March 5, 2013
The International Women’s Human Rights (IWHR) Clinic calls on the United Nations Human Rights Committee to take up urgent human rights issues in the United States in its upcoming review of the U.S.
The IWHR Clinic, the Legal Aid Society’s Trafficking Victims Legal Defense and Advocacy Project, and The Sex Worker’s Project at the Urban Justice Center jointly submitted a letter urging the Human Rights Committee to hold the U.S. to account for treating survivors of sex trafficking as criminals, instead of victims of human rights abuses. The letter explains that individuals trafficked into prostitution are frequently arrested, detained and prosecuted, and then saddled with the stigma and collateral consequences of a criminal record, all for crimes that they are forced to commit, in violation of international human rights standards. The letter also highlights a new New York law that allows survivors of sex trafficking to vacate criminal convictions that were a result of the trafficking situation as an example of a remedy for redressing the harms of criminalization.
The IWHR Clinic, the American Civil Liberties Union of Michigan, and the Campaign for the Fair Sentencing of Youth also submitted a joint letter to the Human Rights Committee drawing attention to the widespread practice of incarcerating youth in adult jails and prisons, as well as the practice of sentencing youth to life without parole—practices that violate the fundamental rights of these youth. The letter details the harmful conditions in the adult jails and prisons where these young people grow and mature into adulthood. The letter further highlights the devastating collateral consequences of these practices, including discrimination in housing, employment, and education, as well as increased recidivism, long-term consequences that affect both the incarcerated youth and their communities.

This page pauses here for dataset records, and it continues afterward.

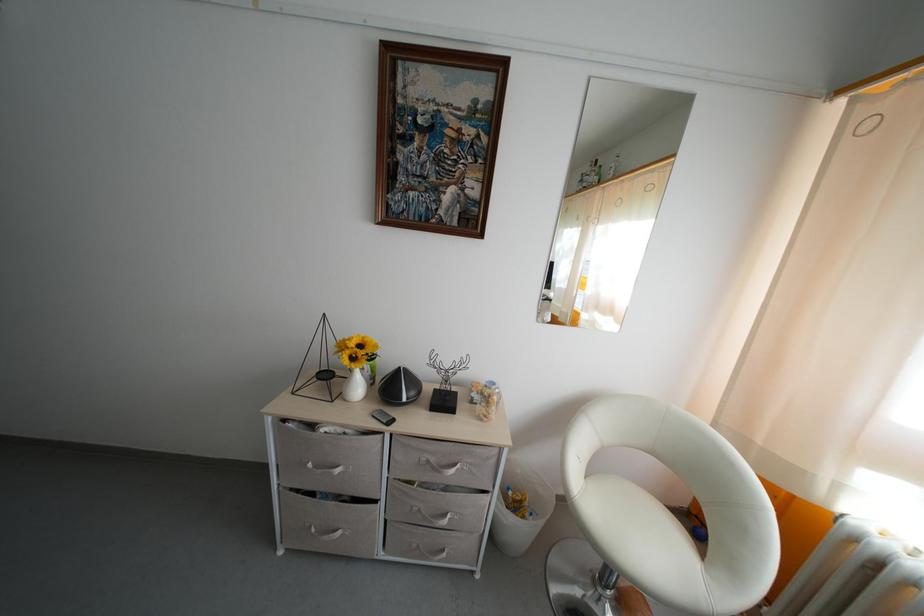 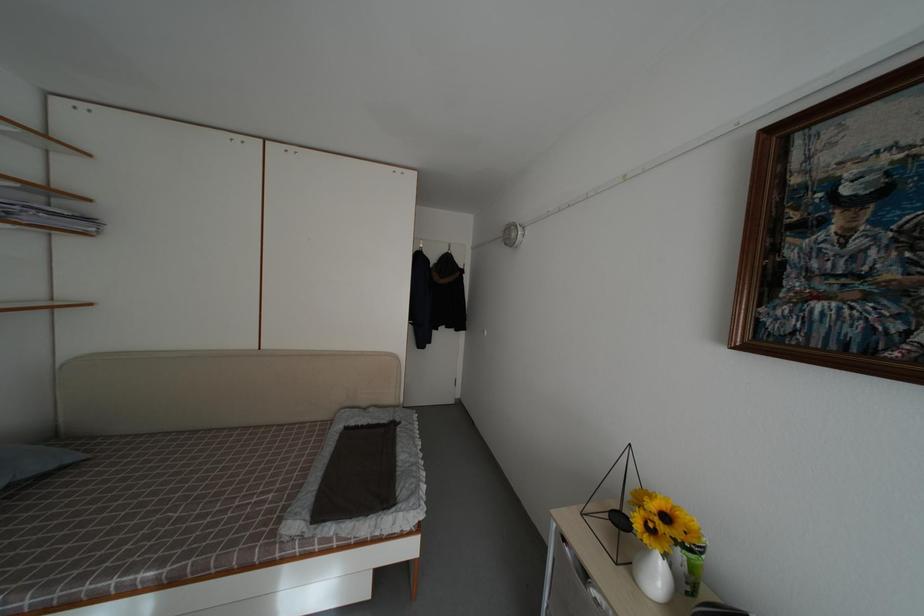 Question: The camera is either moving clockwise (left) or counter-clockwise (right) around the object. The first image is from the beginning of the video and the second image is from the end. Is the camera moving left or right when shooting the video?

Choices:
 (A) Left
 (B) Right

Answer: (B) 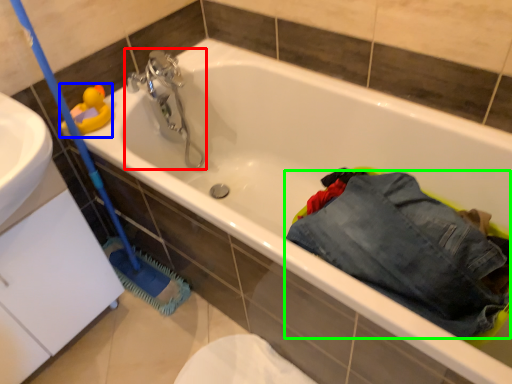 Question: Estimate the real-world distances between objects in this image. Which object is farther from tap (highlighted by a red box), toy (highlighted by a blue box) or trousers (highlighted by a green box)?

Choices:
 (A) toy
 (B) trousers

Answer: (B) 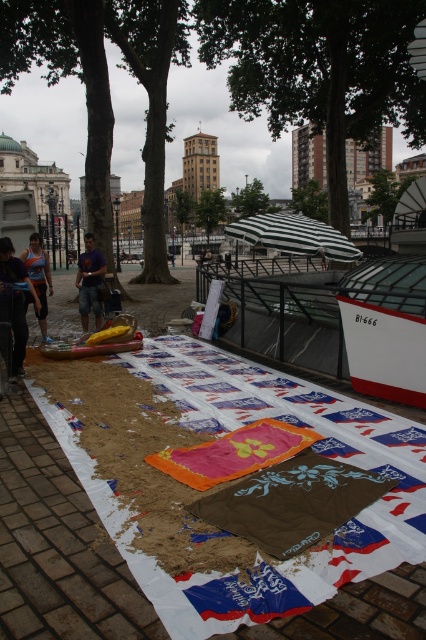 Question: Is brown paper at center smaller than orange athletic top at center?

Choices:
 (A) yes
 (B) no

Answer: (B)

Question: Among these points, which one is farthest from the camera?

Choices:
 (A) (40, 298)
 (B) (19, 342)
 (C) (91, 252)
 (D) (65, 349)

Answer: (C)

Question: Is the position of brown paper at center more distant than that of purple cotton t-shirt at center?

Choices:
 (A) no
 (B) yes

Answer: (A)

Question: Which of the following is the closest to the observer?

Choices:
 (A) (29, 275)
 (B) (69, 356)
 (C) (5, 529)
 (D) (97, 305)

Answer: (C)

Question: Which point is farther to the camera?

Choices:
 (A) (31, 298)
 (B) (52, 355)
 (C) (100, 323)
 (D) (149, 616)

Answer: (C)

Question: Can you confirm if orange athletic top at center is positioned above yellow plastic kayak at center?

Choices:
 (A) no
 (B) yes

Answer: (B) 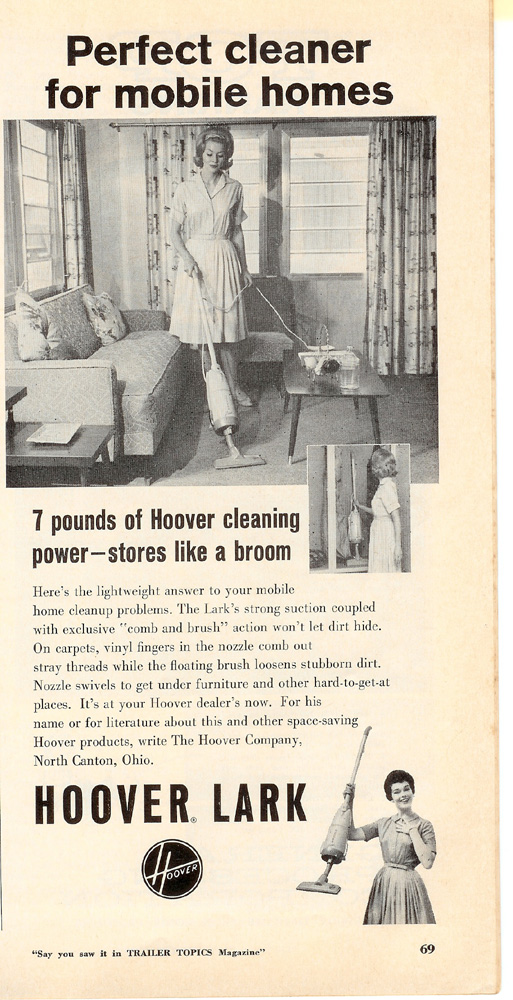 Find the location of a particular element. The image size is (513, 1000). couch seat cushions is located at coordinates (140, 358). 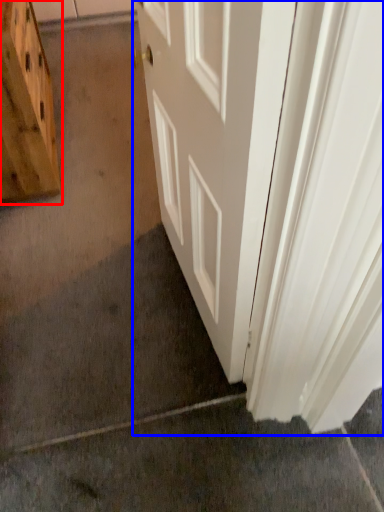 Question: Which point is closer to the camera, cabinetry (highlighted by a red box) or door (highlighted by a blue box)?

Choices:
 (A) cabinetry
 (B) door

Answer: (B) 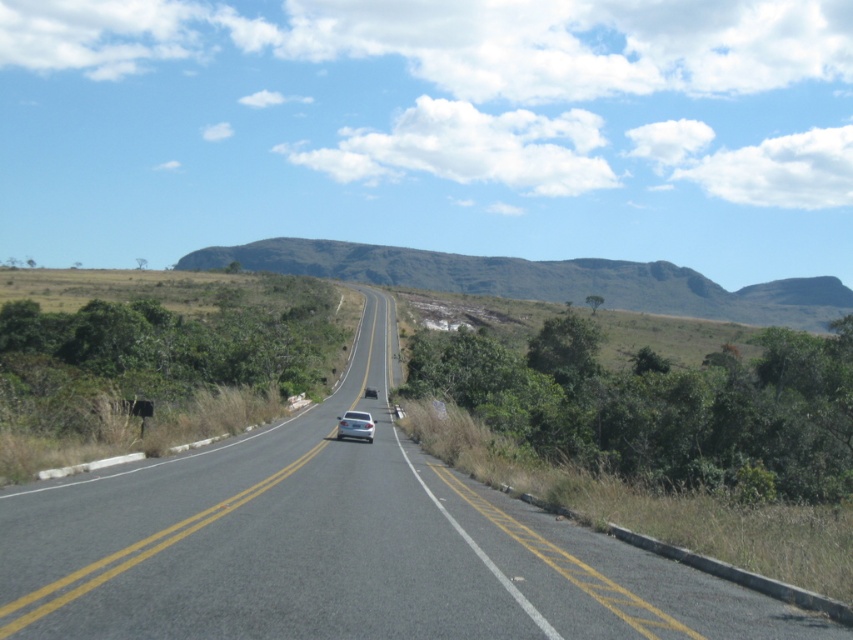 Question: Observing the image, what is the correct spatial positioning of asphalt road at center in reference to silver metallic car at center?

Choices:
 (A) right
 (B) left

Answer: (B)

Question: Is the position of rugged brown mountain at center more distant than that of silver metallic car at center?

Choices:
 (A) no
 (B) yes

Answer: (B)

Question: Can you confirm if asphalt road at center is thinner than rugged brown mountain at center?

Choices:
 (A) no
 (B) yes

Answer: (B)

Question: Among these points, which one is nearest to the camera?

Choices:
 (A) (67, 596)
 (B) (846, 291)

Answer: (A)

Question: Among these points, which one is farthest from the camera?

Choices:
 (A) (370, 442)
 (B) (699, 282)

Answer: (B)

Question: Which object appears farthest from the camera in this image?

Choices:
 (A) rugged brown mountain at center
 (B) asphalt road at center
 (C) silver metallic car at center

Answer: (A) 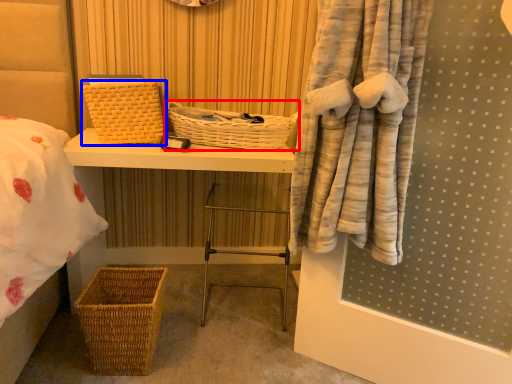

CUNY Law’s IWHR Clinic is widely recognized for its expertise and contributions to gender jurisprudence and practice of human rights. With domestic or international partners, the clinic engages international and regional human rights and other law- and policy-making institutions to redefine and implement human rights to stop gender and sexualized violence, and to advance reproductive and sexual rights, economic and social rights, and women’s participation generally.